(Task to complete): Print, without alteration, the lines that extend from the one holding "Trackmania à l’EWC 2026 : Les" to the final line of the listing below.

(Provided information):
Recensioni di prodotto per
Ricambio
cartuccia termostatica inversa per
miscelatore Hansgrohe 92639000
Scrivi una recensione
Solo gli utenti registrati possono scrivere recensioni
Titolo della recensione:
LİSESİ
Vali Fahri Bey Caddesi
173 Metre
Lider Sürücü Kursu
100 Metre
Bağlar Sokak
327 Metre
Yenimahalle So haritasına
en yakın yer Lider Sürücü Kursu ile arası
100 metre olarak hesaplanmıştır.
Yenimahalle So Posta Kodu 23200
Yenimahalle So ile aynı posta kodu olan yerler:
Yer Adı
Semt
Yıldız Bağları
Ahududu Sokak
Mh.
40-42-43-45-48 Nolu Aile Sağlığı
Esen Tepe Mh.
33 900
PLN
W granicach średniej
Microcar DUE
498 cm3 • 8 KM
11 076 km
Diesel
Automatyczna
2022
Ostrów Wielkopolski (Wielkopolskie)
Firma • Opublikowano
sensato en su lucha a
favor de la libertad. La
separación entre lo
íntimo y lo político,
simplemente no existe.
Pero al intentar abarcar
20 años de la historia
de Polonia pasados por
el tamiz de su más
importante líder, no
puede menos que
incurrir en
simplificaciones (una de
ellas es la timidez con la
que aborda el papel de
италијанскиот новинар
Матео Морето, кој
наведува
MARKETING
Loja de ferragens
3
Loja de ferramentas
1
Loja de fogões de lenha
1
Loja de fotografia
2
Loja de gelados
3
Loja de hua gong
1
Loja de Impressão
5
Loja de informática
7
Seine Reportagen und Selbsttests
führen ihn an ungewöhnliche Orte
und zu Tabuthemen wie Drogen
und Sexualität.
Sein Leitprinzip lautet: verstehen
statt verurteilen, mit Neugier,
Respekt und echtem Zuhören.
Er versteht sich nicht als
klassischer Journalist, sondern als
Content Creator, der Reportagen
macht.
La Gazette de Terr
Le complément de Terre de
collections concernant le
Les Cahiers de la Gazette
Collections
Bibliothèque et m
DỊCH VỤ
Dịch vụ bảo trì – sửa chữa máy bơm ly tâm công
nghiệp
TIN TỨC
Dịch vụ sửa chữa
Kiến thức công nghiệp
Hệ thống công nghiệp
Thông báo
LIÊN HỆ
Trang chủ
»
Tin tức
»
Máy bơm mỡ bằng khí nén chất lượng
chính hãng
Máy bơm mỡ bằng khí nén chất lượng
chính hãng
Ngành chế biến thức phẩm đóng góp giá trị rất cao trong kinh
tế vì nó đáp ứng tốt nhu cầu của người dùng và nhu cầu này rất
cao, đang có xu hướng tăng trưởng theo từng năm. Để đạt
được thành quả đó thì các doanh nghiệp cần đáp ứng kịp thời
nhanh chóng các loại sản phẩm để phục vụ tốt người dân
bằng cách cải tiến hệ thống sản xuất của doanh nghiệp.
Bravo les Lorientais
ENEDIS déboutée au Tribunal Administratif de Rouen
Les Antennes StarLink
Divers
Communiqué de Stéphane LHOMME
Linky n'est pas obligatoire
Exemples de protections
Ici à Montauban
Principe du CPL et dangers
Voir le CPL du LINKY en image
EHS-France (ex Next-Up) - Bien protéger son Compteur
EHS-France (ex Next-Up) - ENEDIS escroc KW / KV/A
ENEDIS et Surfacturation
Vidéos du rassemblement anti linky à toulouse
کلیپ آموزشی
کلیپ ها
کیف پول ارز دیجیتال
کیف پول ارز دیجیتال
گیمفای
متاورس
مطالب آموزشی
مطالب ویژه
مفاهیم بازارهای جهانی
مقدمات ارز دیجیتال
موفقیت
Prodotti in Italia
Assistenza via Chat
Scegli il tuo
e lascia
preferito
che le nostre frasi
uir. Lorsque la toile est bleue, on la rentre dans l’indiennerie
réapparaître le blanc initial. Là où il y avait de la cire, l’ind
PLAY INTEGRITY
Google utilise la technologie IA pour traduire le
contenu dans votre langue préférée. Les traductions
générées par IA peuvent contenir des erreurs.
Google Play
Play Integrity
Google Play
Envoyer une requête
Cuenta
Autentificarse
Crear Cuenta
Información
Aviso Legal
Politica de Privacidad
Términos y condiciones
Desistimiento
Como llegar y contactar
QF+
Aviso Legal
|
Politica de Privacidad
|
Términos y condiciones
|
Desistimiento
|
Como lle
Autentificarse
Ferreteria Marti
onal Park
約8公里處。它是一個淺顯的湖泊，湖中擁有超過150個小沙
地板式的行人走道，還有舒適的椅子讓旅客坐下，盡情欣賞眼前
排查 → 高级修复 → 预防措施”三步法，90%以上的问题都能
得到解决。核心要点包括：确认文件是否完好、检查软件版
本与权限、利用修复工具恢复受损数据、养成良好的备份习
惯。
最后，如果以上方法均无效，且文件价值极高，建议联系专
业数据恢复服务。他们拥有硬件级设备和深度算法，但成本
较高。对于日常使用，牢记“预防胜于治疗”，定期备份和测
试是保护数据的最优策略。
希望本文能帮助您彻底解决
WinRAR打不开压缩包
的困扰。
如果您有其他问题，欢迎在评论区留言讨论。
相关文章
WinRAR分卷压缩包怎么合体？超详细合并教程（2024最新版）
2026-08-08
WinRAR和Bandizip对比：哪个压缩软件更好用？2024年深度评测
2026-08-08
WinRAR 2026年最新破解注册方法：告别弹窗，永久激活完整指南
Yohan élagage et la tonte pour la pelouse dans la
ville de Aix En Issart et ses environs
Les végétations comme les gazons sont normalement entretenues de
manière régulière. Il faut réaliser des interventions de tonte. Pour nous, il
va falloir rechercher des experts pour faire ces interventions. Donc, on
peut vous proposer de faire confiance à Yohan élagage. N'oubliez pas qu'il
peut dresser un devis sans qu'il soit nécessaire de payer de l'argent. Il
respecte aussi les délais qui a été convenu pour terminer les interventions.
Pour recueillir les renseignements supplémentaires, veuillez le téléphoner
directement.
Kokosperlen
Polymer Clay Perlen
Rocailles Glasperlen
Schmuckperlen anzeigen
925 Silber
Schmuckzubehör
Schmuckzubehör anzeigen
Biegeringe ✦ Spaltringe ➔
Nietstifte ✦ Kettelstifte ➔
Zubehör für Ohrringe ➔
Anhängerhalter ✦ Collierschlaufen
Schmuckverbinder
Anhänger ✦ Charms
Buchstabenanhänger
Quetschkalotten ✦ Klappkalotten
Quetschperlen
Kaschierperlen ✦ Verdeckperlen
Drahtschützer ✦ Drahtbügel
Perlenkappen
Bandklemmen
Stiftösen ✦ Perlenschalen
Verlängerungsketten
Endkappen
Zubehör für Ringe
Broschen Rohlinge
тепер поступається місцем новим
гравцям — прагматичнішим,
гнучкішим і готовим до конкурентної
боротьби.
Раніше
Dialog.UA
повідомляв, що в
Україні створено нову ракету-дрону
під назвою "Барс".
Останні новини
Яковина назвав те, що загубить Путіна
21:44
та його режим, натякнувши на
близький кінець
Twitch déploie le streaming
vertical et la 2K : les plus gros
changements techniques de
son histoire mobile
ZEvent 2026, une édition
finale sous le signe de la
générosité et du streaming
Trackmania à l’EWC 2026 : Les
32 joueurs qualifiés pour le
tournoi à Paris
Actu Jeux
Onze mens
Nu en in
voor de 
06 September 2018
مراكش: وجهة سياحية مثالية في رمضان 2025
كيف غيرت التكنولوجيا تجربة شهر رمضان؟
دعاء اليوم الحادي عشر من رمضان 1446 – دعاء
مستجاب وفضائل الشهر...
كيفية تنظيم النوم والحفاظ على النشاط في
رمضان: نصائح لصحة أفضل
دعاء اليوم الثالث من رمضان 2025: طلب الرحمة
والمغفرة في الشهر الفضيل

(Solution to this task):
Trackmania à l’EWC 2026 : Les
32 joueurs qualifiés pour le
tournoi à Paris
Actu Jeux
Onze mens
Nu en in
voor de 
06 September 2018
مراكش: وجهة سياحية مثالية في رمضان 2025
كيف غيرت التكنولوجيا تجربة شهر رمضان؟
دعاء اليوم الحادي عشر من رمضان 1446 – دعاء
مستجاب وفضائل الشهر...
كيفية تنظيم النوم والحفاظ على النشاط في
رمضان: نصائح لصحة أفضل
دعاء اليوم الثالث من رمضان 2025: طلب الرحمة
والمغفرة في الشهر الفضيل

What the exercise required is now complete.